*Work task*
Please say how many lines in the records below contain the word "elfogadása". Give only the number.

(Saved data entries)
▶
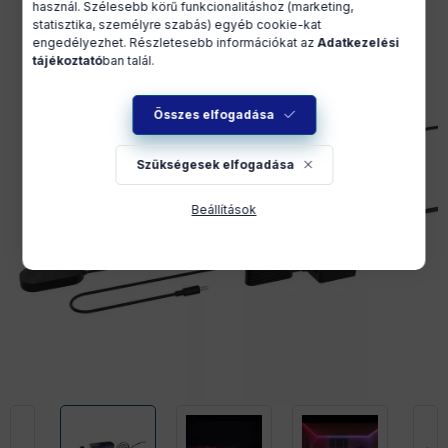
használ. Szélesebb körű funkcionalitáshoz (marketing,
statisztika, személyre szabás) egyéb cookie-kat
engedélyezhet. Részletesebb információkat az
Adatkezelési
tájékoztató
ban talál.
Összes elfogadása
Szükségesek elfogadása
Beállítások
◀
▶
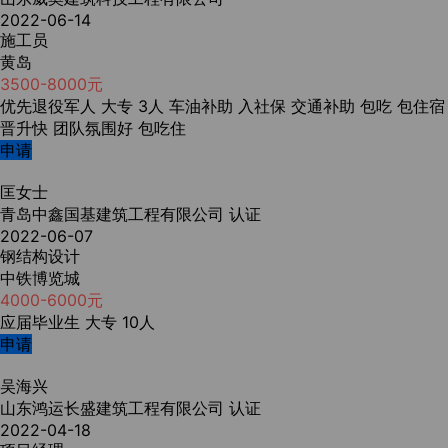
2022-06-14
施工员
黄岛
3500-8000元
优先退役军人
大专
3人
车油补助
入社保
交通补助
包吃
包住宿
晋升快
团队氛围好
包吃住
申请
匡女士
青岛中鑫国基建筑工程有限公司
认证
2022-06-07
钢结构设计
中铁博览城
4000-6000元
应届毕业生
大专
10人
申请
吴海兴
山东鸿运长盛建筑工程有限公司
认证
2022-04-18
◀
▶
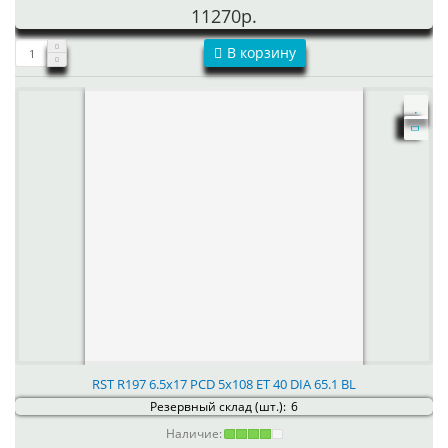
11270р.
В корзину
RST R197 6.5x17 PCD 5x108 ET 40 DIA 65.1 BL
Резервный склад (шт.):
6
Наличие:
◀
*The answer*
2